In early December, Hunter and Archer were in Dubai for the Burisma board meeting. At the same time, on December 4, Scherwin had an email exchange with Vice President Biden’s communications director at the White House, Kate Bedingfield. After Scherwin suggested talking points on how the Obama/Biden administration should respond to press inquiries about the curious role of the vice president’s son on the board of a reputedly corrupt Ukrainian energy company, Bedingfield assured Scherwin that the “VP signed off on these.”

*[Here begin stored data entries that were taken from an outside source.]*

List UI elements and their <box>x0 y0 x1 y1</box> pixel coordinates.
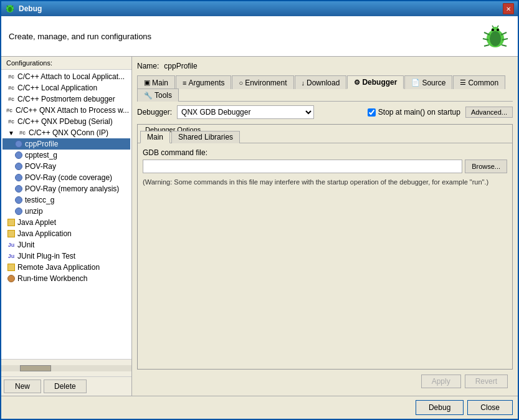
tree-item-pov-ray[interactable]: POV-Ray <box>2 161 130 172</box>
tree-item-cpp-local[interactable]: #c C/C++ Local Application <box>2 82 130 93</box>
tree-item-testicc[interactable]: testicc_g <box>2 194 130 206</box>
name-value: cppProfile <box>164 62 513 70</box>
debug-button[interactable]: Debug <box>416 400 464 415</box>
svg-line-17 <box>492 26 493 27</box>
debug-window-icon <box>5 4 15 14</box>
junit-icon: Ju <box>6 240 16 250</box>
tree-item-pov-ray-cov[interactable]: POV-Ray (code coverage) <box>2 172 130 183</box>
inner-tab-main-label: Main <box>147 133 163 141</box>
advanced-button[interactable]: Advanced... <box>465 107 513 118</box>
cpp-icon-6: #c <box>17 128 27 138</box>
arguments-tab-icon: ≡ <box>183 79 186 87</box>
folder-open-icon: ▼ <box>6 128 16 138</box>
inner-tab-bar: Main Shared Libraries <box>138 131 512 143</box>
tree-item-cpp-postmortem[interactable]: #c C/C++ Postmortem debugger <box>2 93 130 105</box>
tab-bar: ▣ Main ≡ Arguments ○ Environment ↓ Downl… <box>137 75 513 102</box>
close-dialog-button[interactable]: Close <box>467 400 513 415</box>
tab-tools[interactable]: 🔧 Tools <box>137 88 179 102</box>
source-tab-icon: 📄 <box>411 79 420 87</box>
tab-tools-label: Tools <box>155 91 172 100</box>
stop-at-main-label: Stop at main() on startup <box>378 108 460 117</box>
tab-common-label: Common <box>468 79 498 87</box>
tree-item-junit[interactable]: Ju JUnit <box>2 239 130 251</box>
tree-item-junit-plugin[interactable]: Ju JUnit Plug-in Test <box>2 251 130 262</box>
name-label: Name: <box>137 62 159 70</box>
config-action-buttons: New Delete <box>1 376 131 396</box>
apply-revert-row: Apply Revert <box>137 372 513 391</box>
window-title: Debug <box>19 4 499 13</box>
profile-icon-testicc <box>14 195 24 205</box>
debugger-row: Debugger: QNX GDB Debugger Stop at main(… <box>137 105 513 119</box>
tree-item-qnx-pdebug[interactable]: #c C/C++ QNX PDebug (Serial) <box>2 116 130 127</box>
main-tab-icon: ▣ <box>144 79 150 87</box>
revert-button[interactable]: Revert <box>465 375 508 388</box>
tree-item-remote-java[interactable]: Remote Java Application <box>2 262 130 273</box>
inner-tab-main[interactable]: Main <box>140 131 170 143</box>
tree-item-cpp-attach-local[interactable]: #c C/C++ Attach to Local Applicat... <box>2 71 130 82</box>
browse-button[interactable]: Browse... <box>465 160 507 173</box>
tree-item-pov-ray-mem[interactable]: POV-Ray (memory analysis) <box>2 183 130 194</box>
download-tab-icon: ↓ <box>302 79 305 87</box>
configuration-tree: #c C/C++ Attach to Local Applicat... #c … <box>1 70 131 359</box>
debugger-select[interactable]: QNX GDB Debugger <box>177 105 314 119</box>
tree-item-cpptest-g[interactable]: cpptest_g <box>2 150 130 161</box>
inner-tab-shared-libraries-label: Shared Libraries <box>178 133 233 141</box>
svg-point-8 <box>490 31 501 46</box>
dialog-header: Create, manage, and run configurations <box>1 16 518 57</box>
horizontal-scrollbar[interactable] <box>1 365 131 371</box>
cpp-icon-4: #c <box>4 105 14 115</box>
tab-debugger-label: Debugger <box>362 78 397 87</box>
debugger-tab-icon: ⚙ <box>354 79 360 87</box>
tree-item-qnx-attach[interactable]: #c C/C++ QNX Attach to Process w... <box>2 105 130 116</box>
cpp-icon-3: #c <box>6 94 16 104</box>
tree-scrollbar-area <box>1 359 131 376</box>
gdb-command-file-input[interactable] <box>143 160 462 173</box>
tab-source[interactable]: 📄 Source <box>404 75 452 89</box>
tree-item-unzip[interactable]: unzip <box>2 206 130 217</box>
tab-main[interactable]: ▣ Main <box>137 75 175 89</box>
tab-common[interactable]: ☰ Common <box>453 75 505 89</box>
tree-item-runtime-wb[interactable]: Run-time Workbench <box>2 273 130 284</box>
inner-tab-shared-libraries[interactable]: Shared Libraries <box>171 131 240 143</box>
apply-button[interactable]: Apply <box>421 375 461 388</box>
tree-item-java-app[interactable]: Java Application <box>2 228 130 239</box>
tab-environment-label: Environment <box>245 79 287 87</box>
runtime-wb-icon <box>6 274 16 284</box>
tree-item-cppprofile[interactable]: cppProfile <box>2 138 130 150</box>
svg-point-16 <box>497 29 499 31</box>
tab-debugger[interactable]: ⚙ Debugger <box>347 75 404 89</box>
debugger-options-group: Debugger Options Main Shared Libraries G… <box>137 124 513 370</box>
svg-line-18 <box>497 26 498 27</box>
common-tab-icon: ☰ <box>460 79 466 87</box>
left-panel: Configurations: #c C/C++ Attach to Local… <box>1 57 132 396</box>
cpp-icon-5: #c <box>6 117 16 126</box>
scrollbar-thumb[interactable] <box>20 365 51 371</box>
new-button[interactable]: New <box>4 379 41 393</box>
gdb-command-file-label: GDB command file: <box>143 148 507 157</box>
stop-at-main-row: Stop at main() on startup <box>368 108 460 117</box>
debugger-label: Debugger: <box>137 108 172 117</box>
debug-window: Debug ✕ Create, manage, and run configur… <box>0 0 519 420</box>
right-panel: Name: cppProfile ▣ Main ≡ Arguments ○ En… <box>132 57 518 396</box>
tree-item-qnx-qconn[interactable]: ▼ #c C/C++ QNX QConn (IP) <box>2 127 130 138</box>
tools-tab-icon: 🔧 <box>144 92 153 100</box>
remote-java-icon <box>6 262 16 272</box>
name-row: Name: cppProfile <box>137 62 513 70</box>
tab-environment[interactable]: ○ Environment <box>232 75 293 89</box>
stop-at-main-checkbox[interactable] <box>368 108 376 117</box>
dialog-header-text: Create, manage, and run configurations <box>9 32 151 41</box>
svg-point-15 <box>492 29 494 31</box>
gdb-section: GDB command file: Browse... (Warning: So… <box>138 143 512 369</box>
profile-icon-cpptest <box>14 150 24 160</box>
warning-text: (Warning: Some commands in this file may… <box>143 178 507 186</box>
tree-item-java-applet[interactable]: Java Applet <box>2 217 130 228</box>
tab-arguments[interactable]: ≡ Arguments <box>176 75 231 89</box>
close-button[interactable]: ✕ <box>503 3 514 14</box>
tab-download[interactable]: ↓ Download <box>295 75 347 89</box>
tab-arguments-label: Arguments <box>188 79 224 87</box>
delete-button[interactable]: Delete <box>44 379 87 393</box>
cpp-icon: #c <box>6 72 16 82</box>
profile-icon-povray-mem <box>14 184 24 194</box>
bug-icon <box>480 21 510 51</box>
configurations-label: Configurations: <box>1 57 131 70</box>
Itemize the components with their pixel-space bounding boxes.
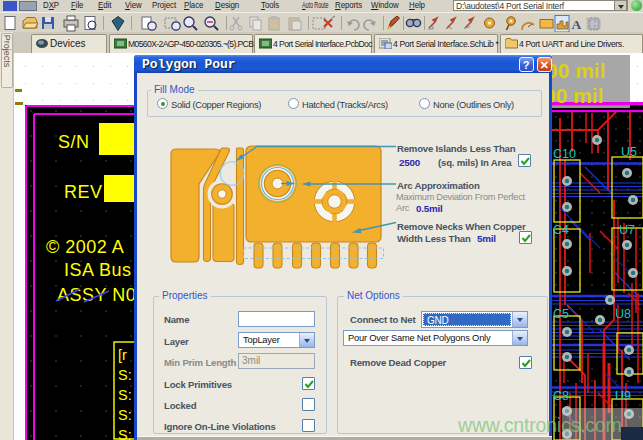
- svg-text:U9: U9: [615, 389, 631, 403]
- svg-text:C4: C4: [553, 223, 569, 237]
- svg-text:00 mil: 00 mil: [546, 59, 606, 82]
- svg-text:C5: C5: [553, 307, 569, 321]
- svg-text:© 2002 A: © 2002 A: [46, 237, 124, 257]
- svg-text:A: A: [572, 17, 582, 32]
- svg-text:ISA Bus: ISA Bus: [64, 260, 132, 280]
- svg-text:U5: U5: [621, 145, 637, 159]
- svg-text:C8: C8: [553, 389, 569, 403]
- svg-text:S:: S:: [118, 427, 132, 440]
- svg-text:00 mil: 00 mil: [544, 84, 604, 107]
- svg-text:REV: REV: [64, 182, 103, 202]
- svg-text:[r: [r: [118, 347, 127, 363]
- svg-text:S:: S:: [118, 407, 132, 423]
- svg-text:S:: S:: [118, 387, 132, 403]
- svg-text:U8: U8: [615, 307, 631, 321]
- svg-text:C10: C10: [553, 147, 576, 161]
- svg-text:S/N: S/N: [58, 132, 90, 152]
- svg-text:U7: U7: [619, 223, 635, 237]
- svg-text:S:: S:: [118, 367, 132, 383]
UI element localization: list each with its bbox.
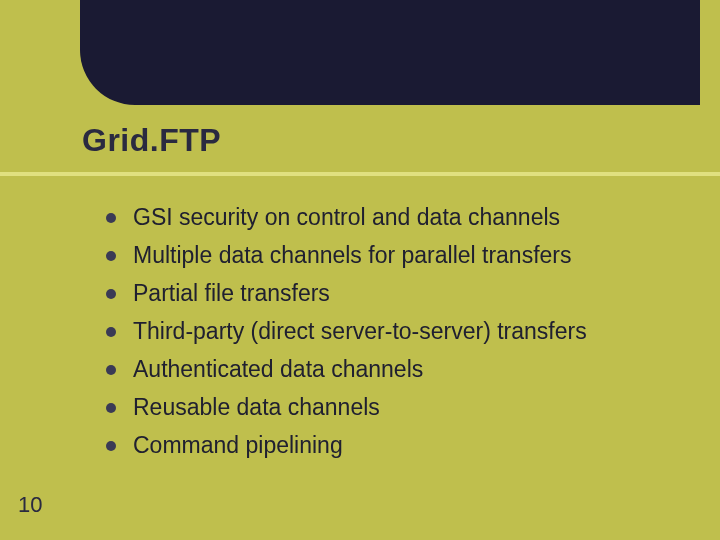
list-item: GSI security on control and data channel… xyxy=(106,202,666,233)
bullet-icon xyxy=(106,289,116,299)
bullet-icon xyxy=(106,213,116,223)
list-item: Multiple data channels for parallel tran… xyxy=(106,240,666,271)
list-item-text: Multiple data channels for parallel tran… xyxy=(133,240,572,271)
list-item: Partial file transfers xyxy=(106,278,666,309)
bullet-icon xyxy=(106,441,116,451)
bullet-icon xyxy=(106,365,116,375)
bullet-list: GSI security on control and data channel… xyxy=(106,202,666,468)
bullet-icon xyxy=(106,327,116,337)
list-item-text: Third-party (direct server-to-server) tr… xyxy=(133,316,587,347)
list-item: Third-party (direct server-to-server) tr… xyxy=(106,316,666,347)
list-item: Reusable data channels xyxy=(106,392,666,423)
list-item: Authenticated data channels xyxy=(106,354,666,385)
header-accent-block xyxy=(80,0,700,105)
bullet-icon xyxy=(106,251,116,261)
list-item-text: Partial file transfers xyxy=(133,278,330,309)
list-item-text: Reusable data channels xyxy=(133,392,380,423)
page-number: 10 xyxy=(18,492,42,518)
list-item-text: Authenticated data channels xyxy=(133,354,423,385)
list-item: Command pipelining xyxy=(106,430,666,461)
title-underline xyxy=(0,172,720,176)
slide-title: Grid.FTP xyxy=(82,122,221,159)
bullet-icon xyxy=(106,403,116,413)
slide: Grid.FTP GSI security on control and dat… xyxy=(0,0,720,540)
list-item-text: Command pipelining xyxy=(133,430,343,461)
list-item-text: GSI security on control and data channel… xyxy=(133,202,560,233)
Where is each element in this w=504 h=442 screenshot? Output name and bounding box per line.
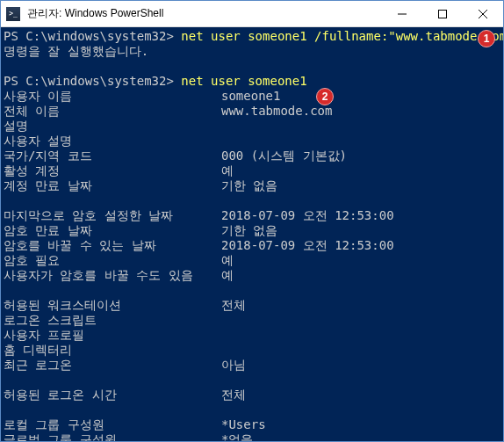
value: 예 (221, 268, 234, 282)
label: 암호 만료 날짜 (4, 223, 221, 238)
annotation-badge-2: 2 (316, 88, 334, 105)
label: 전체 이름 (4, 104, 221, 119)
label: 로그온 스크립트 (4, 313, 221, 328)
label: 사용자가 암호를 바꿀 수도 있음 (4, 268, 221, 283)
label: 허용된 로그온 시간 (4, 388, 221, 402)
value: *없음 (221, 432, 253, 441)
window-title: 관리자: Windows PowerShell (25, 6, 382, 21)
label: 암호 필요 (4, 253, 221, 268)
minimize-button[interactable] (382, 1, 422, 26)
label: 최근 로그온 (4, 358, 221, 373)
value: www.tabmode.com (221, 104, 332, 118)
value: 전체 (221, 388, 246, 402)
label: 로컬 그룹 구성원 (4, 417, 221, 432)
titlebar[interactable]: 관리자: Windows PowerShell (1, 1, 503, 27)
powershell-window: 관리자: Windows PowerShell PS C:\windows\sy… (0, 0, 504, 442)
value: 아님 (221, 358, 246, 372)
label: 허용된 워크스테이션 (4, 298, 221, 313)
value: 예 (221, 253, 234, 267)
label: 사용자 설명 (4, 134, 221, 149)
value: 000 (시스템 기본값) (221, 149, 347, 163)
output-line: 명령을 잘 실행했습니다. (4, 44, 148, 58)
value: 예 (221, 163, 234, 178)
ps-icon (1, 7, 25, 21)
label: 마지막으로 암호 설정한 날짜 (4, 208, 221, 223)
command-2: net user someone1 (181, 74, 306, 88)
label: 글로벌 그룹 구성원 (4, 432, 221, 441)
label: 암호를 바꿀 수 있는 날짜 (4, 238, 221, 253)
label: 홈 디렉터리 (4, 343, 221, 358)
annotation-badge-1: 1 (478, 30, 495, 47)
value: 2018-07-09 오전 12:53:00 (221, 208, 394, 222)
value: *Users (221, 417, 266, 431)
label: 설명 (4, 119, 221, 134)
value: 전체 (221, 298, 246, 312)
value: 기한 없음 (221, 178, 277, 192)
terminal-output[interactable]: PS C:\windows\system32> net user someone… (1, 27, 503, 441)
window-controls (382, 1, 503, 26)
value: someone1 (221, 89, 280, 103)
label: 사용자 프로필 (4, 328, 221, 343)
prompt: PS C:\windows\system32> (4, 74, 174, 88)
maximize-button[interactable] (422, 1, 463, 26)
close-button[interactable] (463, 1, 503, 26)
label: 활성 계정 (4, 163, 221, 178)
command-1: net user someone1 /fullname:"www.tabmode… (181, 29, 503, 43)
label: 사용자 이름 (4, 89, 221, 104)
svg-rect-1 (439, 10, 447, 18)
prompt: PS C:\windows\system32> (4, 29, 174, 43)
value: 기한 없음 (221, 223, 277, 237)
label: 국가/지역 코드 (4, 149, 221, 163)
value: 2018-07-09 오전 12:53:00 (221, 238, 394, 252)
label: 계정 만료 날짜 (4, 178, 221, 193)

Meanwhile, in Dubai on the same day, Pozharsky phoned Hunter after the board meeting to say that Zlochevsky urgently needed to speak with him. The two top Burisma execs thus hustled over to the Four Seasons resort to meet with Hunter and Archer. When they got there, after complaining again about the strain of the investigations, Zlochevsky bluntly put Hunter on the spot: “Can you ring your dad?” Hunter did as the man paying him the big bucks asked, calling his father.
Moments later, the vice president of the United States came to the phone. Hunter put his father on speaker and explained that he and Archer were sitting together with “Nikolay and Vadym.” No further elaboration about the Ukrainians’ names was needed: remember, Pozharsky had supped with Vice President Biden at the Café Milano and, well, everyone knew exactly who “Nicolay” Zlochevsky was. While the conversation mainly stayed at the level of pleasantries, Hunter stressed that the two Ukrainians “need our support.”
By the way, that information comes from that notorious font of Russian disinformation, Devon Archer.
It was just a few days later that Vice President Biden flew to Ukraine, where he duly pressured President Poroshenko to fire the prosecutor, Shokin, who was investigating Zlochevsky and Burisma. Biden warned that if Shokin was not fired, U.S. financial aid desperately needed by Kyiv would be withheld.
By the way, that information comes from that notorious font of Russian disinformation, Joe Biden.
Shokin was indeed fired in October 2016. When it finally happened, there was delirium at Blue Star Strategies, a lobbying firm with powerhouse Biden and Clinton ties. Hunter Biden had brought Blue Star in to champion the cause of Zlochevsky and Burisma, including to the U.S. government. On October 11, 2016, Scherwin emailed Blue Star’s Sally Painter gushing, “We won and in less than a year. Yea!!!” Painter gleefully responded, “Thanks. U brought us in so take a victory lap.”
Blue Star had not registered with the Justice Department under the Foreign Agents Registration Act. Now, you may be thinking: Isn’t it a felony to lobby the government on behalf of foreign concerns, such as Burisma and Zlochevsky, without registering under FARA? Well, yes. But see, that’s not a problem here, no siree, because “special counsel” David Weiss and the Biden Justice Department first allowed Blue Star to register retroactively, six years after the fact, and then quietly notified Blue Star that it was no longer a subject of the investigation.
But hey, at least Weiss is gonna nail Alexander Smirnov, right?